Today was Rob and Dan's only day off. We met Andrea Kalas for lunch at Bibendum, a very very cool restaurant. The building was the UK headquarters for the Michelin Tyre Co., built in 1909. There are Michelin man themes throughout - from exterior flourishes to stained glass windows to mosaic tiles. It's an awesome corporate logo extravaganza.

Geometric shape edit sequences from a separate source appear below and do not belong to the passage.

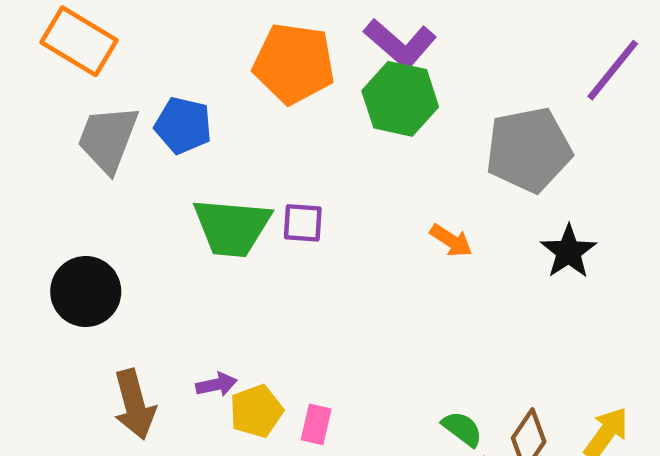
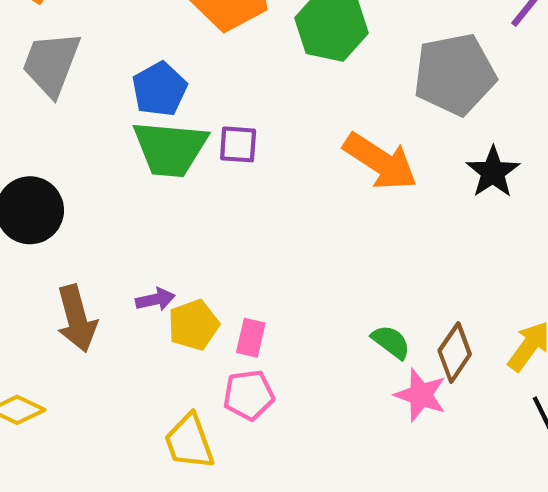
blue pentagon: (183, 125) -> (159, 89), moved, turned 30
orange arrow: (451, 241) -> (380, 161), size x1.8

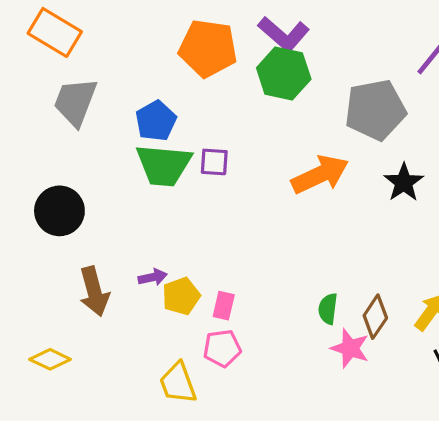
orange arrow: (380, 161) -> (320, 175), turned -58
green semicircle: (391, 342) -> (328, 309), turned -120

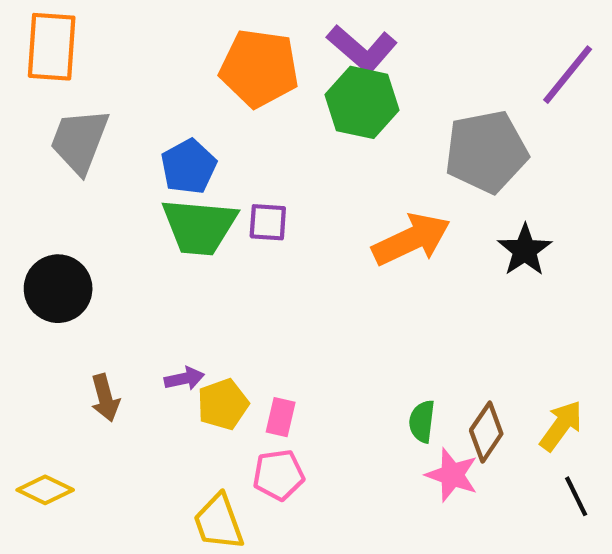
orange rectangle: (55, 32) -> (52, 47), turned 63
brown arrow: (94, 291) -> (105, 398), size x0.7

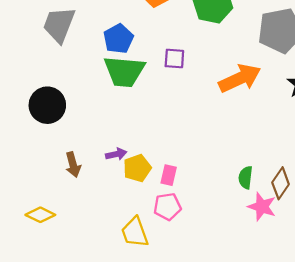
purple square: (268, 222) -> (174, 59), moved

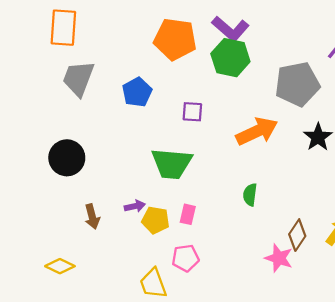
green trapezoid: (124, 71) -> (172, 164), moved
yellow pentagon: (137, 168) -> (156, 220), turned 30
pink rectangle: (169, 175) -> (188, 214), moved
green semicircle: (246, 177) -> (250, 195), moved

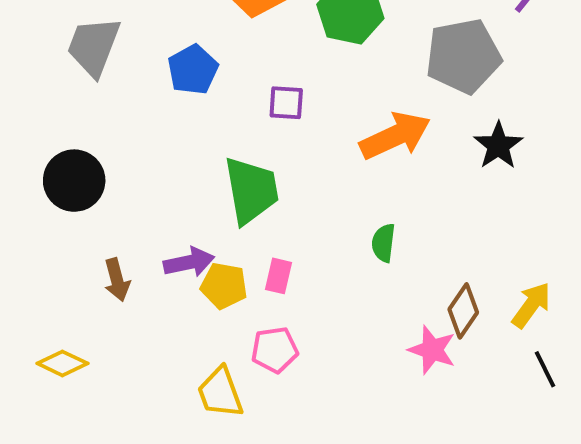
green trapezoid: (172, 164) -> (251, 190), turned -105
purple arrow: (135, 206) -> (189, 262), size x1.4

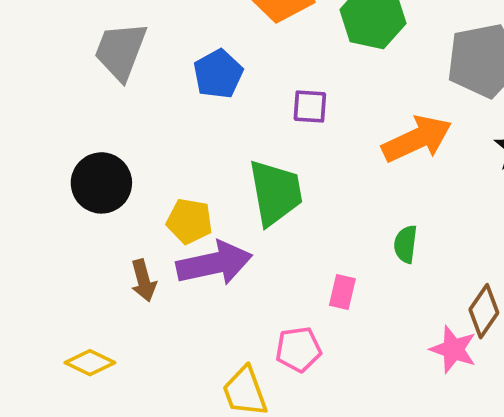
purple arrow: (189, 262) -> (214, 263), size x1.5
pink rectangle: (278, 276) -> (342, 292), moved
yellow pentagon: (224, 286) -> (189, 221), moved

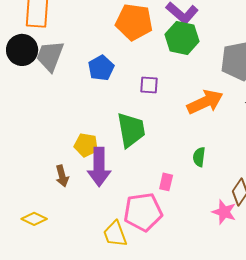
black circle: (101, 183) -> (22, 50), moved
purple arrow: (214, 263) -> (99, 167), turned 102
pink pentagon: (298, 349) -> (143, 212), size x1.6

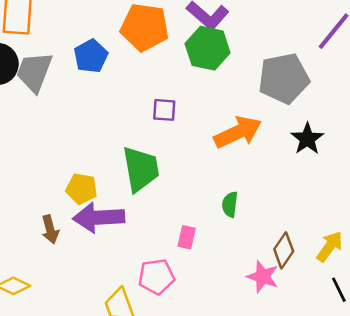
blue pentagon: (101, 68) -> (91, 56), moved
purple arrow: (99, 167) -> (99, 218), turned 87
pink pentagon: (143, 212) -> (156, 277), size x0.7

Andrea is the Senior Preservation Manager for the British Film Institute. She used to work with Rob and Dan at Dreamworks, and shares their passion about saving old films. Rob told her about our family films from 1926 and she's really looking forward to seeing them. She worked on restoring the films of Mitchell & Kenyon, a "late Victorian and early Edwardian film company" based in Blackburn, Lancashire. They would be a footnote in history (known primarily for their faked footage of the Boer War) except that in the early 1990's, two barrels containing 800 reels of nitrate film were discovered in Blackburn. It was footage shot by Mitchell & Kenyon. Most of it was of everyday, turn of the century life throughout England, Scotland, and Wales. They would go to fairgrounds, boardwalks, factories, mining camps, etc. and film the people there, in return for those same people coming to pay to watch themselves, their friends, and families on the big screen that evening! Imagine finding 800 of those films...and then having to restore them all.